Cork’s last win in Croke Park was against Galway in a qualifier in 2013. In the intervening 12 years, Cork have only played seven championship games in Croke Park, all of which they lost; against Dublin (2013, 2019 and 2022), Mayo (2014), Donegal (2016), Tyrone (2019) and Derry (2023).
When Cork last played Dublin in Croke Park, in the 2022 All-Ireland quarter-final, 12 of the players which featured that afternoon had never played in Croke Park before.
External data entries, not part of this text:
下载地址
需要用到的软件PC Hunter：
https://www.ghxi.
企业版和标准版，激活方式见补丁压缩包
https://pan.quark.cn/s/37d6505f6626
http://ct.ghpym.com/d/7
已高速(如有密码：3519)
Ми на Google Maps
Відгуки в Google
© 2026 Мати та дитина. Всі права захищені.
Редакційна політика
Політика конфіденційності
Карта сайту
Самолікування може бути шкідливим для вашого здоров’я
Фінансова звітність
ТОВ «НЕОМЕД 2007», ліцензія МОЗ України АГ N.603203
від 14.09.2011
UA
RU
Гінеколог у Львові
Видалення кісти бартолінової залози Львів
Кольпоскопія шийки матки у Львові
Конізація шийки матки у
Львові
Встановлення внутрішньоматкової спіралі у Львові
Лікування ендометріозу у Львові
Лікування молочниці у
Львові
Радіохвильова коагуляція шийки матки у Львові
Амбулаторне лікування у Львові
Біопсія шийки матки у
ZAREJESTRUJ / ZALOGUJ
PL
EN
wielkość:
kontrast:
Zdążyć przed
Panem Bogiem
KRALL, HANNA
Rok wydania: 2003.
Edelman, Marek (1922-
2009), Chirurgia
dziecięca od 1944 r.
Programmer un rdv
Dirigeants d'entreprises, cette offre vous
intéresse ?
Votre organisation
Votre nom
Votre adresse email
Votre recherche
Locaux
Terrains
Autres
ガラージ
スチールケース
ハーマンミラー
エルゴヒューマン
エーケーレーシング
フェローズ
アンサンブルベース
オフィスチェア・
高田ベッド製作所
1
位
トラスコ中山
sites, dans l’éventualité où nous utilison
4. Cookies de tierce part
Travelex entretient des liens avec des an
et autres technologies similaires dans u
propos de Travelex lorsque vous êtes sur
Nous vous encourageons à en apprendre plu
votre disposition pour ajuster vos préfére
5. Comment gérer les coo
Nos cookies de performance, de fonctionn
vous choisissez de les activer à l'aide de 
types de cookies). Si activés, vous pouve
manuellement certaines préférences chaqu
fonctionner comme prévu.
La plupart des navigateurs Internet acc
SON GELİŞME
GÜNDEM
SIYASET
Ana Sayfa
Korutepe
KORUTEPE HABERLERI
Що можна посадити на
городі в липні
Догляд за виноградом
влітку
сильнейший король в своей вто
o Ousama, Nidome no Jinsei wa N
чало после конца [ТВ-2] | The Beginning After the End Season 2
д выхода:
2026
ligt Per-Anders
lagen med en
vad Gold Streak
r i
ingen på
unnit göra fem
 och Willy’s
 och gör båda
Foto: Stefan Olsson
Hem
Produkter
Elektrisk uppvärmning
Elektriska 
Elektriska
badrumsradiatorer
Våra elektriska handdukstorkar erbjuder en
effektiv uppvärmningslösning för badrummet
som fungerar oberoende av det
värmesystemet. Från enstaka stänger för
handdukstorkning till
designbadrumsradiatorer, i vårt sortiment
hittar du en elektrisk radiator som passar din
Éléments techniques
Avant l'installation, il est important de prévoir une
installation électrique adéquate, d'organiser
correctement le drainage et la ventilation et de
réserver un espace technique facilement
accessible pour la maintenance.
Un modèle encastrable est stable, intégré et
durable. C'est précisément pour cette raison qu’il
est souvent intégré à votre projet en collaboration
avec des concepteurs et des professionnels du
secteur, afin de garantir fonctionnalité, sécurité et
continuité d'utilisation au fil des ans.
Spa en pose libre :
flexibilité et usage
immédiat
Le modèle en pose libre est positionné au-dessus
It showed when Dublin cruised to an 11-point win.
At least that inexperience isn’t as much of an issue now as Cork get ready to face Dublin in Saturday’s All-Ireland preliminary quarter-final; of the 20 players which featured last weekend against Roscommon, only five have never played in Croke Park before.
It's a huge challenge, but one of the massive positives that a win against Dublin would now present to Cork is the guarantee of two knockout championship matches in Croke Park for the first time in 12 years.
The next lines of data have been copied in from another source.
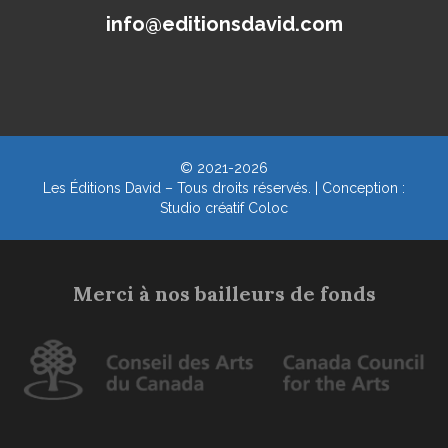
info@editionsdavid.com
© 2021-2026
Les Éditions David – Tous droits réservés. | Conception :
Studio créatif Coloc
Merci à nos bailleurs de fonds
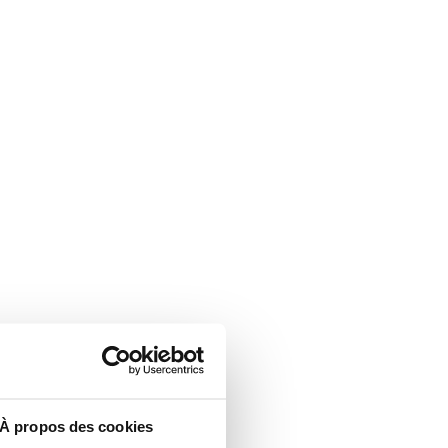
À propos des cookies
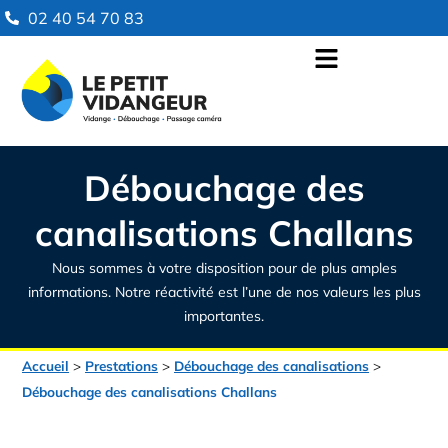
02 40 54 70 83
Débouchage des
canalisations Challans
Nous sommes à votre disposition pour de plus amples
informations. Notre réactivité est l’une de nos valeurs les plus
importantes.
Accueil
>
Prestations
>
Débouchage des canalisations
>
Débouchage des canalisations Challans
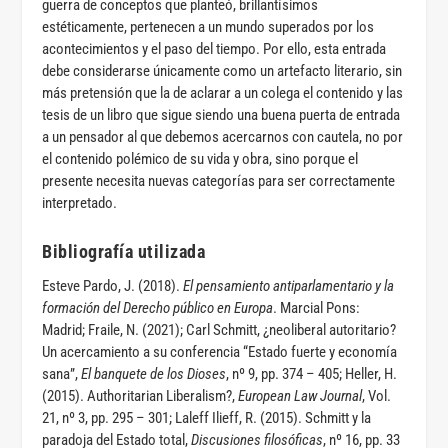
guerra de conceptos que planteó, brillantísimos
estéticamente, pertenecen a un mundo superados por los
acontecimientos y el paso del tiempo. Por ello, esta entrada
debe considerarse únicamente como un artefacto literario, sin
más pretensión que la de aclarar a un colega el contenido y las
tesis de un libro que sigue siendo una buena puerta de entrada
a un pensador al que debemos acercarnos con cautela, no por
el contenido polémico de su vida y obra, sino porque el
presente necesita nuevas categorías para ser correctamente
interpretado.
Bibliografía utilizada
Esteve Pardo, J. (2018).
El pensamiento antiparlamentario y la
formación del Derecho público en Europa
. Marcial Pons:
Madrid; Fraile, N. (2021); Carl Schmitt, ¿neoliberal autoritario?
Un acercamiento a su conferencia “Estado fuerte y economía
sana”,
El banquete de los Dioses
, nº 9, pp. 374 – 405; Heller, H.
(2015). Authoritarian Liberalism?,
European Law Journal
, Vol.
21, nº 3, pp. 295 – 301; Laleff Ilieff, R. (2015). Schmitt y la
paradoja del Estado total,
Discusiones filosóficas
, nº 16, pp. 33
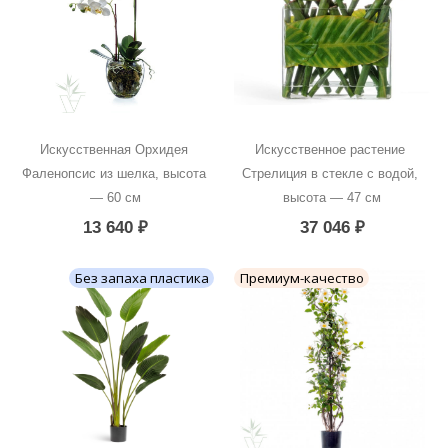
Искусственная Орхидея 
Искусственное растение 
Фаленопсис из шелка, высота 
Стрелиция в стекле с водой, 
— 60 см
высота — 47 см
13 640
₽
37 046
₽
Без запаха пластика
Премиум-качество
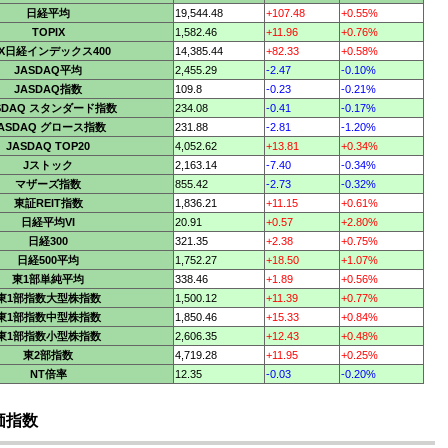
日経平均
19,544.48
+107.48
+0.55%
TOPIX
1,582.46
+11.96
+0.76%
PX日経インデックス400
14,385.44
+82.33
+0.58%
JASDAQ平均
2,455.29
-2.47
-0.10%
JASDAQ指数
109.8
-0.23
-0.21%
SDAQ スタンダード指数
234.08
-0.41
-0.17%
ASDAQ グロース指数
231.88
-2.81
-1.20%
JASDAQ TOP20
4,052.62
+13.81
+0.34%
Jストック
2,163.14
-7.40
-0.34%
マザーズ指数
855.42
-2.73
-0.32%
東証REIT指数
1,836.21
+11.15
+0.61%
日経平均VI
20.91
+0.57
+2.80%
日経300
321.35
+2.38
+0.75%
日経500平均
1,752.27
+18.50
+1.07%
東1部単純平均
338.46
+1.89
+0.56%
東1部指数大型株指数
1,500.12
+11.39
+0.77%
東1部指数中型株指数
1,850.46
+15.33
+0.84%
東1部指数小型株指数
2,606.35
+12.43
+0.48%
東2部指数
4,719.28
+11.95
+0.25%
NT倍率
12.35
-0.03
-0.20%
価指数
In a new championship with new rules and new frontiers being crossed every week, one of the boons has been some of the outstanding individual scoring performances in that environment.
That potential was first showcased in the spring when Limerick’s James Naughton hit an incredible 4-12 against Waterford in the league, a tally that broke Frankie Donnelly’s record (4-11 for Tyrone in a Dr Lagan Cup game against Fermanagh) for the highest individual scoring feat in an inter-county game.
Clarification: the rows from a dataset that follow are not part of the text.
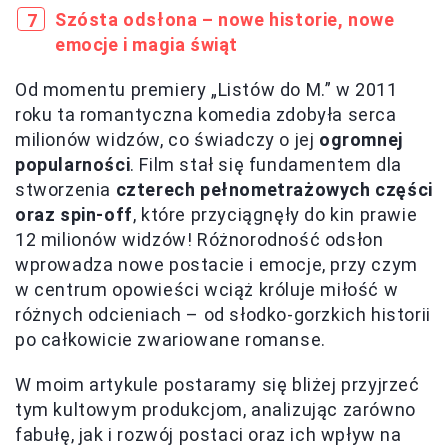
Szósta odsłona – nowe historie, nowe
emocje i magia świąt
Od momentu premiery „Listów do M.” w 2011
roku ta romantyczna komedia zdobyła serca
milionów widzów, co świadczy o jej
ogromnej
popularności
. Film stał się fundamentem dla
stworzenia
czterech pełnometrażowych części
oraz spin-off
, które przyciągnęły do kin prawie
12 milionów widzów! Różnorodność odsłon
wprowadza nowe postacie i emocje, przy czym
w centrum opowieści wciąż króluje miłość w
różnych odcieniach – od słodko-gorzkich historii
po całkowicie zwariowane romanse.
W moim artykule postaramy się bliżej przyjrzeć
tym kultowym produkcjom, analizując zarówno
fabułę, jak i rozwój postaci oraz ich wpływ na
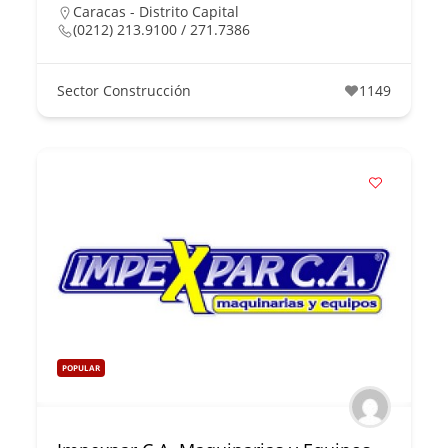
Caracas - Distrito Capital
(0212) 213.9100 / 271.7386
Sector Construcción
1149
POPULAR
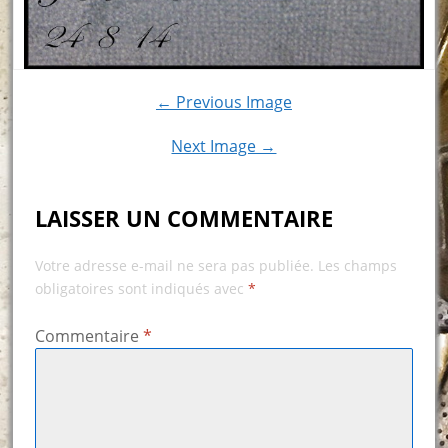
← Previous Image
Next Image →
LAISSER UN COMMENTAIRE
Votre adresse e-mail ne sera pas publiée.
Les champs
obligatoires sont indiqués avec
*
Commentaire
*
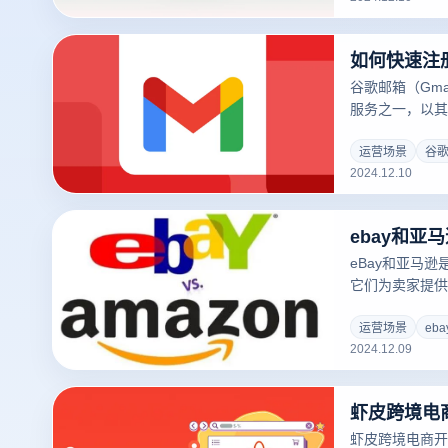
作，就可以顺利
如何快速注
谷歌邮箱（Gm
服务之一，以其
他谷歌服务的无
快速注册一个谷
运营场景
谷
2024.12.10
的步骤即可拥有
下将为您详细介
供解决方案，帮助
ebay和亚
旅。
eBay和亚马
它们为卖家提供
式、销售方式、
以下是eBay
运营场景
eb
2024.12.09
虾皮跨境电商开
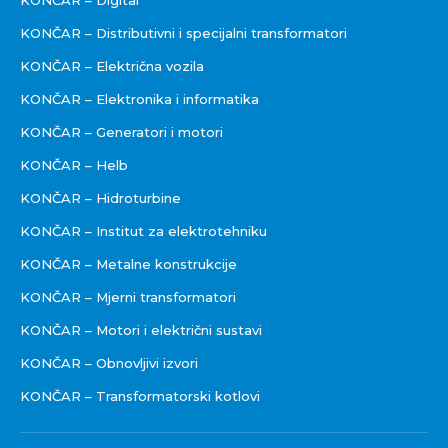
KONČAR – Digital
KONČAR – Distributivni i specijalni transformatori
KONČAR – Električna vozila
KONČAR – Elektronika i informatika
KONČAR – Generatori i motori
KONČAR – Helb
KONČAR – Hidroturbine
KONČAR – Institut za elektrotehniku
KONČAR – Metalne konstrukcije
KONČAR – Mjerni transformatori
KONČAR – Motori i električni sustavi
KONČAR – Obnovljivi izvori
KONČAR – Transformatorski kotlovi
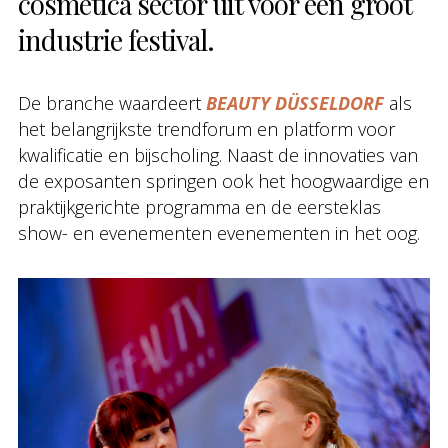
cosmetica sector uit voor een groot
industrie festival.
De branche waardeert
BEAUTY DÜSSELDORF
als
het belangrijkste trendforum en platform voor
kwalificatie en bijscholing. Naast de innovaties van
de exposanten springen ook het hoogwaardige en
praktijkgerichte programma en de eersteklas
show- en evenementen evenementen in het oog.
Nobody has gone close to repeating Naughton’s feat in the championship but a handful of players have racked up some outstanding individual tallies; Westmeath’s Luke Loughlin clocked a whopping 1-17 in the Tailteann Cup against Antrim.
Loughlin’s total was buttressed by five two-pointers but his haul still took him to within one point of Cillian O’Connor’s individual championship record of 4-9 for Mayo against Tipperary in the 2020 All-Ireland semi-final.
However, Loughlin’s total saw him surpass the individual scoring feats of Dublin’s Johnny Joyce (5-3 versus Longford in 1960) and Fermanagh's Rory Gallagher (3-9 versus Monaghan in 2002).
He may have recorded less than half of Loughlin’s tally but one of the standout individual scoring performances this summer was Conor Love’s 0-9 (0-8 from play - all white flags) against Wexford in the Tailteann Cup recently in Croke Park.
Love first showcased that scoring potential in a brilliant performance against Down in the Ulster quarter-final in April when registering 0-5 from play. Love always had huge ability but he is a player that has thrived under the new rules. A completely different type of forward to Seán Quigley, it’s been a long time since Fermanagh produced a player with Love’s scoring ability.
Kildare, Fermanagh’s opponents in Sunday’s Tailteann Cup semi-final, have some good man-markers and they’ll have earmarked Love as a priority match-up. Because as he showed against Wexford, Love has the capacity to cut loose in Croke Park.